Reasons to chose a difference size woofer driver (that aren't just about cost):

- Drivers of different size "beam" at different frequencies, it's important to match the driver with its tweeter via the crossover. Many "cheap" speakers may just change the driver (to differentiate the models) without caring at all about how it changes the tweeter/mid crossover integration.

- Smaller drivers can't move as much air without more excursion, more excursion usually means more distortion (this matters a bit less at sub frequencies, and a good motor can overcome some of it).

- Due to the above, as has been mentioned, smaller drivers tend to play with less "authority" than larger drivers (but, if you stick a 10" mid-range into a speaker without a proper wave-guide on your tweeter, there's a really good chance you'll have some nasty off-axis response due to point #1 ).

And that's probably just scratching the surface and off the top of my head.

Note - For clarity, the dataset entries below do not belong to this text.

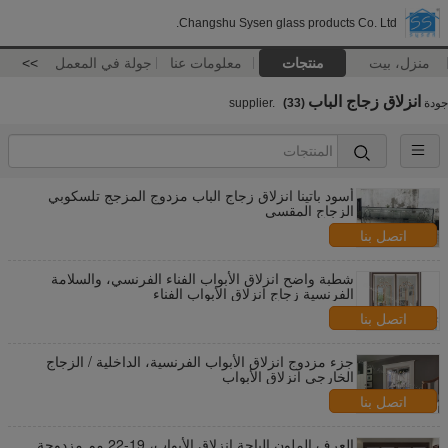
Changshu Sysen glass products Co. Ltd.
منزل، بيت
منتجات
معلومات عنا
جولة في المعمل
>>
انزلاق زجاج الباب
جودة
supplier.
(33)
أسود باتينا انزلاق زجاج الباب مزدوج المزجج تلسكوبي
الزجاج المقسى
اتصل بنا
شطبة واضح انزلاق الأبواب الفناء الفرنسي، والسلامة
الفرنسية زجاج انزلاق الأبواب الفناء
اتصل بنا
جزء مزدوج انزلاق الأبواب الفرنسية، الداخلية / الزجاج
الخارجي انزلاق الأبواب
اتصل بنا
العرف الملون الباحة انزلاق الأبواب، 19-22 مم مزدوجة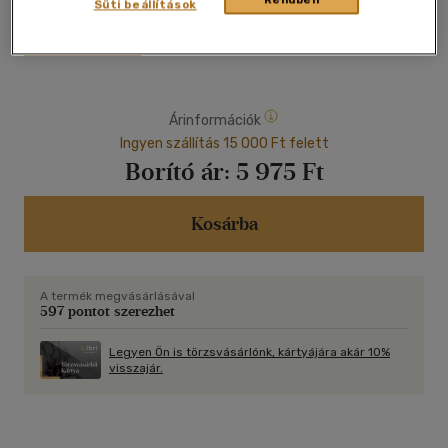
évvel ezelőtt jelentek meg a bolygónkon, és kb. 66 millió évvel
Süti beállítások
ezelőtt haltak ki. A dinoszauruszokkal kapcsolatos
ismereteink nagy részét fosszíliáik megtalálásának
+ Mutass többet
köszönhetjük.
Ebben a lenyűgöző kötetben a gyerekek aktív részesei
lehetnek a paleontológiai kutatásoknak, a fosszíliák
Árinformációk
felfedezésének, beazonosításuk rejtelmeinek, Mindeközben
játékosan ismerik meg az ősi világot, a dinók és egyéb
Ingyen szállítás 15 000 Ft felett
őslények életmódját, tulajdonságaikat és kipusztulásuk okait,
Borító ár:
5 975 Ft
és azt, hogy milyen földtörténeti eseményekről és evolúciós
változásokról mesélnek a maradványaik.
Kosárba
A termék megvásárlásával
597 pontot szerezhet
Legyen Ön is törzsvásárlónk, kártyájára akár 10%
visszajár.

So, here's what I'll say: listen! with your ears, in your room, at your desired volume levels. If you like something with a 4.5" driver and it satisfies your needs for volume and sounds good to you, great! If that same manufacturer offers a similar speaker with a 5.25" or 6.5" driver, you'll need to figure out from measurements or listening tests to see if they accounted for any/all of my above points -- I'd say it is a coin-flip whether they cared to or not. However, if they change nothing else, there's probably one "ideal" driver size that integrates best with the tweeter and the rest are compromised to leverage economies of scale (e.g., reuse the xover across the model line despite it being compromised with a different driver -- maybe tweak a component to make it a lesser compromise, but probably not redesign it for "perfection").